Mr. Higgins’ voice, businesslike to begin with, cut him off sharply, “Would three-fifteen this afternoon do?”

“P-p-perfectly.”

“Ask for me. Higgins. Slater Higgins.”

The office of the FBI looked like any office. No fancy equipment visible, no gun racks, no alarm or communication devices. And Mr. Slater Higgins, in his own small cubicle, with its swivel chair and desk, its one large window, looked like any junior executive.

They shook hands. Mr. Higgins pointed to a chair with his pipe stem and said, smiling faintly, “What’s on your mind, Duff?” The younger man stared. “You know—”

“Checked, sure. After your call. Registrar. Got everything from your nickname to your lack of an athletic record. Tell you so you can skip it.”

Duff sat silent, flushing a little. “Well, it begins with where I board. Did you check that?”

Higgins laughed. “Address is all. Shoot!”

Duff was embarrassed about the start of his story, since it involved curiosity and his unethical behavior. So he decided to give weight to his words immediately. “I have found a stolen part of what is plainly an atomic bomb.”

Mr. Higgins did look at him sharply. But that was all. No exclamation. No excitement. “Okay. Start where it starts. Take your time.”

The G-man was a good listener — putting in questions only when the narrative confused him or left a gap.

“I had to wait,” Duff wound up, “until yesterday, to get a good chance to run the tests.

They checked, all right. It was uranium. Uranium 235, I am sure. High neutron emission—”

“You can skip the technical part. That isn’t for me. I’m a lawyer. An accountant. You sure?”

Duff hesitated. The sample had been extremely small. The tests had been difficult.

The apparatus in the physics lab hadn’t worked as well as he could have hoped. “I’m — sure enough,” he finally said, “to come in here.”

“Can you give us some of the stuff to test?”

“That’s another thing. I did have a. trace left when I got through. But — I’m cow-clumsy. When I finished the last test I started doing a dumb-headed dance — I was excited. I batted a bottle of sulphuric off a shelf — had to wash it and the last of my sample down the drain, but quick. The place was fuming up.”

“Too bad.” Mr. Higgins locked his hands behind his head, looked at Duff and thought for a while. “You could be mistaken about your experiment?”

“I don’t believe so. It’s possible.”

“Stick around a few minutes.” Higgins walked from the room. He was gone for quite a while. When he came back, his face was unreadable. He sat in his chair again.

“We’d like a look at that cached stuff, Bogan. I take it there’s always somebody at home. Mrs. Yates.”

“Not always. On sunny Sundays we wheel her to the car and lift her in and take her wheel chair along. Church. Harry Ellings never misses church.”

“Good. You see, we’d also like to look at that thing without anybody knowing. If it does happen to be uranium, we want to know more than just that Ellings has it.”

“Naturally.” Duff felt better. “You’d want him to keep right on doing whatever he may be doing. He’s probably innocent. The Yates family knows him mighty well. He doubtless thinks he’s keeping something for a friend.”

“Could be.”

“And by watching him, you’d be led to some group that’s stealing not just atomic secrets but actual bombs.”

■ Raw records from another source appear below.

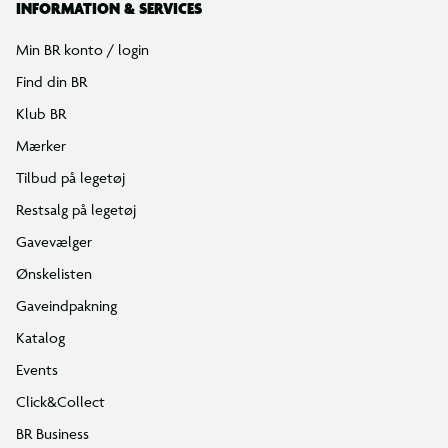
INFORMATION & SERVICES
Min BR konto / login
Find din BR
Klub BR
Mærker
Tilbud på legetøj
Restsalg på legetøj
Gavevælger
Ønskelisten
Gaveindpakning
Katalog
Events
Click&Collect
BR Business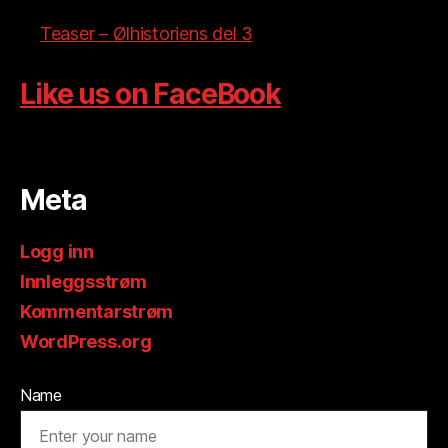
Teaser – Ølhistoriens del 3
Like us on FaceBook
Meta
Logg inn
Innleggsstrøm
Kommentarstrøm
WordPress.org
Name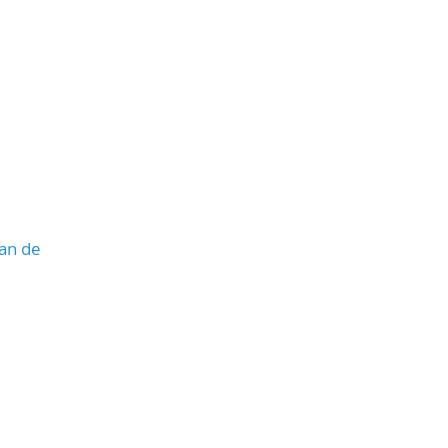
lan de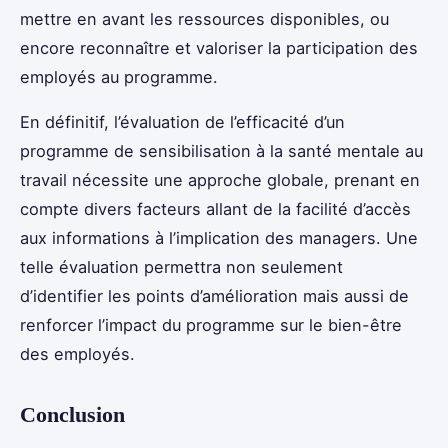
mettre en avant les ressources disponibles, ou
encore reconnaître et valoriser la participation des
employés au programme.
En définitif, l’évaluation de l’efficacité d’un
programme de sensibilisation à la santé mentale au
travail nécessite une approche globale, prenant en
compte divers facteurs allant de la facilité d’accès
aux informations à l’implication des managers. Une
telle évaluation permettra non seulement
d’identifier les points d’amélioration mais aussi de
renforcer l’impact du programme sur le bien-être
des employés.
Conclusion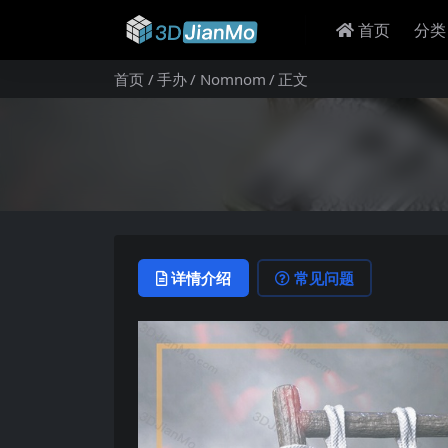
首页
分类
首页
手办
Nomnom
正文
详情介绍
常见问题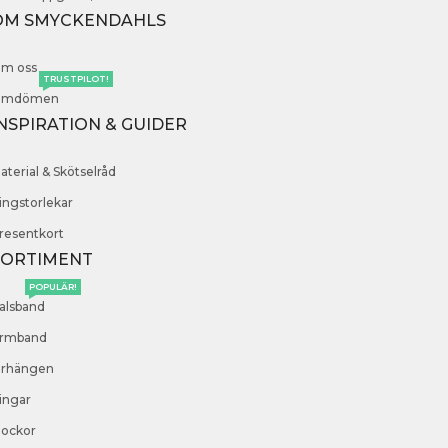
OM SMYCKENDAHLS
m oss
TRUSTPILOT!
mdömen
NSPIRATION & GUIDER
aterial & Skötselråd
ingstorlekar
resentkort
SORTIMENT
POPULÄR!
alsband
rmband
rhängen
ingar
lockor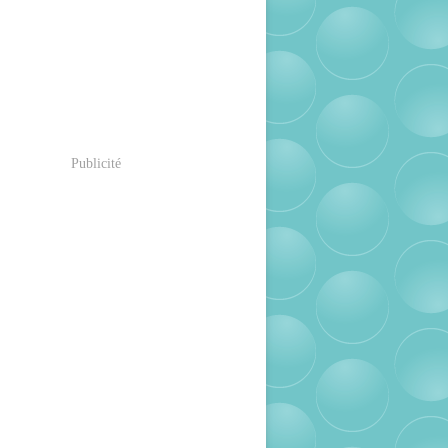
Publicité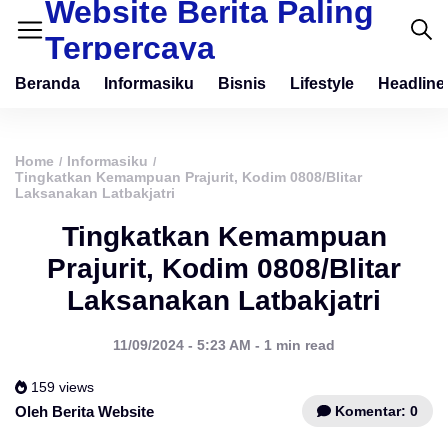
Website Berita Paling
Terpercaya
Beranda
Informasiku
Bisnis
Lifestyle
Headline
Home
Informasiku
/
/
Tingkatkan Kemampuan Prajurit, Kodim 0808/Blitar
Laksanakan Latbakjatri
Tingkatkan Kemampuan
Prajurit, Kodim 0808/Blitar
Laksanakan Latbakjatri
11/09/2024 - 5:23 AM - 1 min read
159 views
Komentar: 0
Oleh Berita Website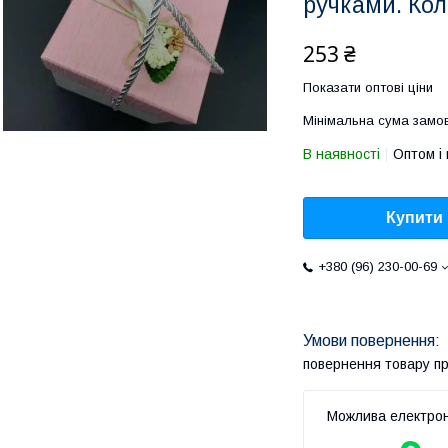
ручками. Кол
253 ₴
Показати оптові ціни
Мінімальна сума замов
В наявності
Оптом і 
Купити
+380 (96) 230-00-69
повернення товару п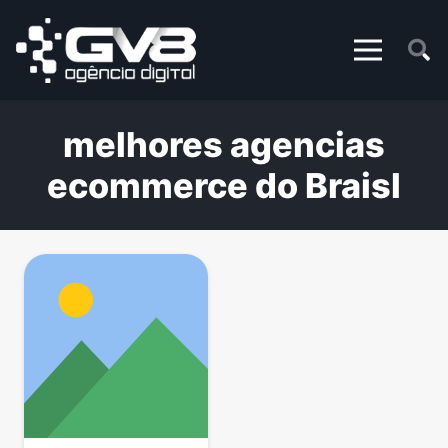
melhores agencias
ecommerce do Braisl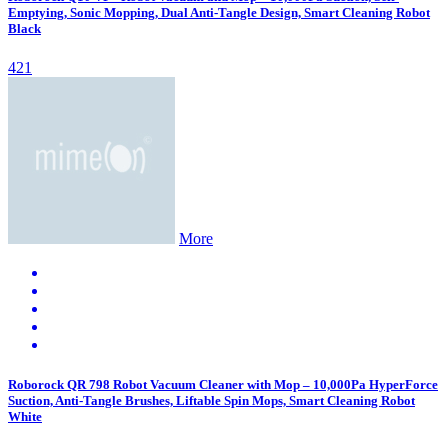
Emptying, Sonic Mopping, Dual Anti-Tangle Design, Smart Cleaning Robot
Black
421
More
Roborock QR 798 Robot Vacuum Cleaner with Mop – 10,000Pa HyperForce
Suction, Anti-Tangle Brushes, Liftable Spin Mops, Smart Cleaning Robot
White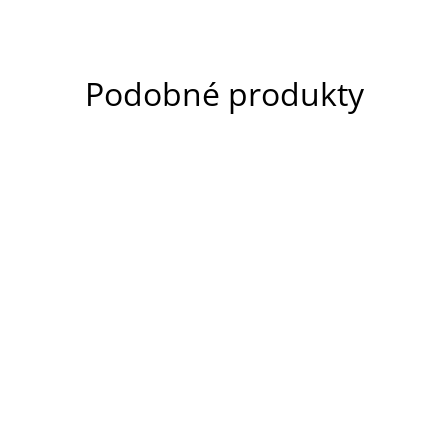
Podobné produkty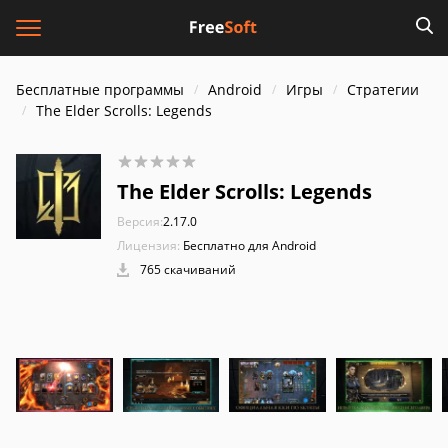
Бесплатные программы
Android
Игры
Стратегии
The Elder Scrolls: Legends
The Elder Scrolls: Legends
Версия:
2.17.0
Лицензия:
Бесплатно для Android
765 скачиваний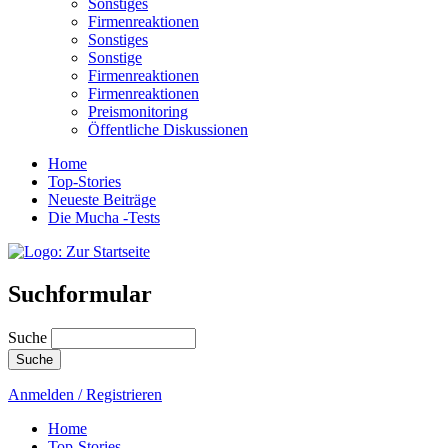
Sonstiges
Firmenreaktionen
Sonstiges
Sonstige
Firmenreaktionen
Firmenreaktionen
Preismonitoring
Öffentliche Diskussionen
Home
Top-Stories
Neueste Beiträge
Die Mucha -Tests
Suchformular
Suche
Anmelden / Registrieren
Home
Top-Stories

“The trouble is,” Higgins answered slowly, “that, except for a trace stolen during the war, and a bit some character took home for a collection, we’ve never lost any uranium, Bogan. Nothing remotely approaching the quantity that would make the lump you described.”

Duff’s pale blue eyes were surprised. “No! Are they sure? Couldn’t they make a mistake?”

Higgins chuckled without mirth. “Brother, can’t you conceive the guarding and checking and cross-checking that goes into protecting something worth maybe half a hundred thousand bucks a pound? Something that we’ve spent billions to be able to make? They can tell you where every thousandth of an ounce is, every day, every minute!”